• The problem
In this exercise, restate the listing word for word.

• Material for this task
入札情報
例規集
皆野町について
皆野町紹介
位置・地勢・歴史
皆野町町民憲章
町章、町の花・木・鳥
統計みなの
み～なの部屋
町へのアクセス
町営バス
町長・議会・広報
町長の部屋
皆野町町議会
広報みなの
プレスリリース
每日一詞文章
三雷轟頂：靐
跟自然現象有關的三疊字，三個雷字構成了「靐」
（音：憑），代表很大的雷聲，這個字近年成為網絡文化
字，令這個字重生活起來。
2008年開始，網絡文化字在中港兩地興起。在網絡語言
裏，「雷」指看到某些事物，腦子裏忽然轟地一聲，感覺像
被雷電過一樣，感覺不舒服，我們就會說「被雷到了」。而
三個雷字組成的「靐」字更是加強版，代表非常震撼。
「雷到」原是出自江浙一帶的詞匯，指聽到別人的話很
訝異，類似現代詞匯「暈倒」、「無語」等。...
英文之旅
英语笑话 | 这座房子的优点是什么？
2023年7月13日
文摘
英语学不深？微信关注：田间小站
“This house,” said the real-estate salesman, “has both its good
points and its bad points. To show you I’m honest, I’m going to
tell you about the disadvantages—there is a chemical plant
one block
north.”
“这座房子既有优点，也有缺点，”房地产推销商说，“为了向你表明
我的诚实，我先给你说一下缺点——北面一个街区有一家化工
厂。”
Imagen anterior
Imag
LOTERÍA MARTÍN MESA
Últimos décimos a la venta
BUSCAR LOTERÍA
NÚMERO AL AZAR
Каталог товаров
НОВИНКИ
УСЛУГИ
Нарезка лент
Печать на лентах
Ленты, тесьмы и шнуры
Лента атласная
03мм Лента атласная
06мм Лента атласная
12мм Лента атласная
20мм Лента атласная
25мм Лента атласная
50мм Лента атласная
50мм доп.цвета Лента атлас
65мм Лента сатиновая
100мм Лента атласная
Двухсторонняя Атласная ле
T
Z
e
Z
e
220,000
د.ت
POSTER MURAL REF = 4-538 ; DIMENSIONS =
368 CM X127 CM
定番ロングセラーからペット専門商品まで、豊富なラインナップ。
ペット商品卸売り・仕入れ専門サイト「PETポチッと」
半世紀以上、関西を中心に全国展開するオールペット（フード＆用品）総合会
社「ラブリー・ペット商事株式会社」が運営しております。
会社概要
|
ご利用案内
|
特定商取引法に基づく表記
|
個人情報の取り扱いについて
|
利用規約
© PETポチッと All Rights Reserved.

• Result below
入札情報
例規集
皆野町について
皆野町紹介
位置・地勢・歴史
皆野町町民憲章
町章、町の花・木・鳥
統計みなの
み～なの部屋
町へのアクセス
町営バス
町長・議会・広報
町長の部屋
皆野町町議会
広報みなの
プレスリリース
每日一詞文章
三雷轟頂：靐
跟自然現象有關的三疊字，三個雷字構成了「靐」
（音：憑），代表很大的雷聲，這個字近年成為網絡文化
字，令這個字重生活起來。
2008年開始，網絡文化字在中港兩地興起。在網絡語言
裏，「雷」指看到某些事物，腦子裏忽然轟地一聲，感覺像
被雷電過一樣，感覺不舒服，我們就會說「被雷到了」。而
三個雷字組成的「靐」字更是加強版，代表非常震撼。
「雷到」原是出自江浙一帶的詞匯，指聽到別人的話很
訝異，類似現代詞匯「暈倒」、「無語」等。...
英文之旅
英语笑话 | 这座房子的优点是什么？
2023年7月13日
文摘
英语学不深？微信关注：田间小站
“This house,” said the real-estate salesman, “has both its good
points and its bad points. To show you I’m honest, I’m going to
tell you about the disadvantages—there is a chemical plant
one block
north.”
“这座房子既有优点，也有缺点，”房地产推销商说，“为了向你表明
我的诚实，我先给你说一下缺点——北面一个街区有一家化工
厂。”
Imagen anterior
Imag
LOTERÍA MARTÍN MESA
Últimos décimos a la venta
BUSCAR LOTERÍA
NÚMERO AL AZAR
Каталог товаров
НОВИНКИ
УСЛУГИ
Нарезка лент
Печать на лентах
Ленты, тесьмы и шнуры
Лента атласная
03мм Лента атласная
06мм Лента атласная
12мм Лента атласная
20мм Лента атласная
25мм Лента атласная
50мм Лента атласная
50мм доп.цвета Лента атлас
65мм Лента сатиновая
100мм Лента атласная
Двухсторонняя Атласная ле
T
Z
e
Z
e
220,000
د.ت
POSTER MURAL REF = 4-538 ; DIMENSIONS =
368 CM X127 CM
定番ロングセラーからペット専門商品まで、豊富なラインナップ。
ペット商品卸売り・仕入れ専門サイト「PETポチッと」
半世紀以上、関西を中心に全国展開するオールペット（フード＆用品）総合会
社「ラブリー・ペット商事株式会社」が運営しております。
会社概要
|
ご利用案内
|
特定商取引法に基づく表記
|
個人情報の取り扱いについて
|
利用規約
© PETポチッと All Rights Reserved.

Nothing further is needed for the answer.